<<I think the solution to this blind spot will be another taxiway to turn on to the active about 200' up from the current run up area>>
Looked at the video and I'm kinda surprised at the treeline being that close. Obviously a displaced threshold, but....
Starting just a few years ago, airports in Alabama were required to own or permanently control all the land area under their Runway Protection Zones. Starting at the runway threshold, the usual layout is a 200 ft runway safety area (flat, ground level) followed by an RPZ (fan shaped, sloped floor). A typical RPZ for a runway like yours is 1200-1400 feet long and about 450 ft wide at the outer end. In other words, you gotta own 1400-1600 feet out from the threshold, 450 feet wide.

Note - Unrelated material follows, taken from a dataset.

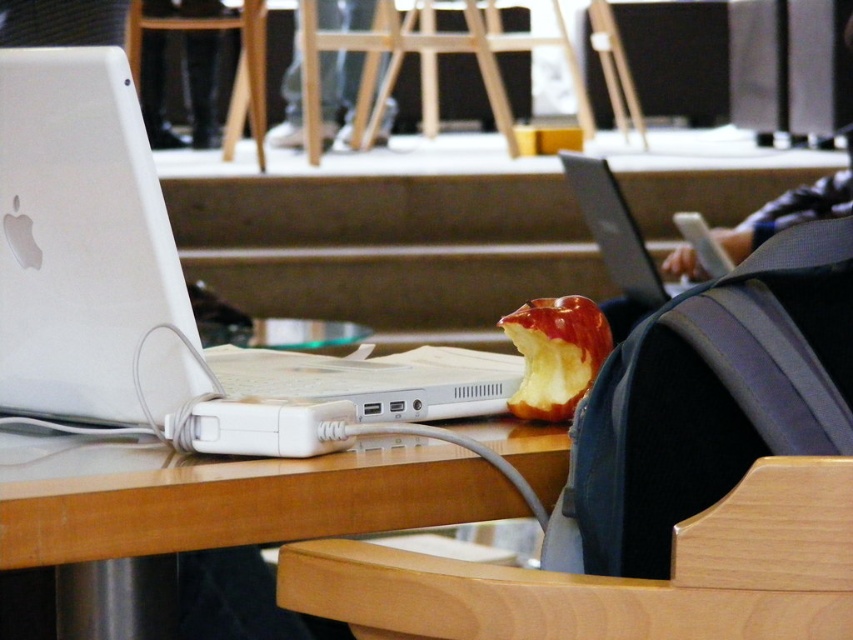 You are standing in a cafe and want to take a photo of the point at coordinates (715, 618). If your camera is 35.44 inches away from that point, is the distance within the recommended 36 inches for clear photos?

Yes, the point at (715, 618) is 35.44 inches away from the camera, which is within the recommended 36 inches for clear photos.

You are organizing a small snack for a meeting and need to place both the shiny red apple at center and the silver metallic laptop at center on a table. However, the table has limited space. Based on their sizes, which object should you place first to ensure both fit comfortably?

The shiny red apple at center is smaller than the silver metallic laptop at center. To ensure both fit comfortably, place the larger silver metallic laptop at center first, then the smaller shiny red apple at center next to it.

Best I know, the "own or control" rule was promulgated at the state level based on FAA standards. It stated a deadline for compliance. Non-compliance meant displacing the thresholds (obviously impractical if you only have 3000 feet of runway) or failing the next airport inspection for re-licensing. Long story made short; we had a few city fathers who wanted to turn the airport into an industrial park and they buried the notice from the state aeronautics department. When discovered, it took well over a year to turn the political tide and get the land purchased, even though (by sheer luck) the land at both ends was for sale. It was tough sledding all the way.
A quick look at AirNav says you're operating 52F with a 9-1 "NSTD APPROACH SLOPE". Prior to the above decree from aeronautics, a whole lot of airports here were operating with similar exceptions from standard. In a later meeting, the aeronautics director told us there would be no more exceptions; somebody somewhere had sued a state agency director personally for an exception granted by his department. BTW, this was when they recommending closing our other runway (grass) due to trees, and it was closed until we got them cut.
Point is, you're obviously operating with an exception, and the winds can change in government. If I had 600+ pilots based and the serious potential to take a major hit from the authorities, I'd be lobbying for land purchase, not a re-located runup apron.